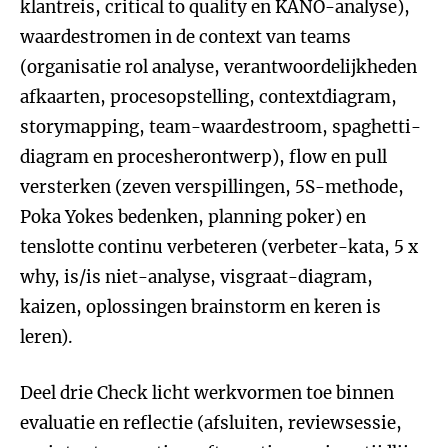
klantreis, critical to quality en KANO-analyse),
waardestromen in de context van teams
(organisatie rol analyse, verantwoordelijkheden
afkaarten, procesopstelling, contextdiagram,
storymapping, team-waardestroom, spaghetti-
diagram en procesherontwerp), flow en pull
versterken (zeven verspillingen, 5S-methode,
Poka Yokes bedenken, planning poker) en
tenslotte continu verbeteren (verbeter-kata, 5 x
why, is/is niet-analyse, visgraat-diagram,
kaizen, oplossingen brainstorm en keren is
leren).
Deel drie Check licht werkvormen toe binnen
evaluatie en reflectie (afsluiten, reviewsessie,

--- YOUR TASK ---
Take each line of the material that contains the word "analyse" and list it.

--- RESPONSE TO THE EXERCISE ---
klantreis, critical to quality en KANO-analyse),
(organisatie rol analyse, verantwoordelijkheden
why, is/is niet-analyse, visgraat-diagram,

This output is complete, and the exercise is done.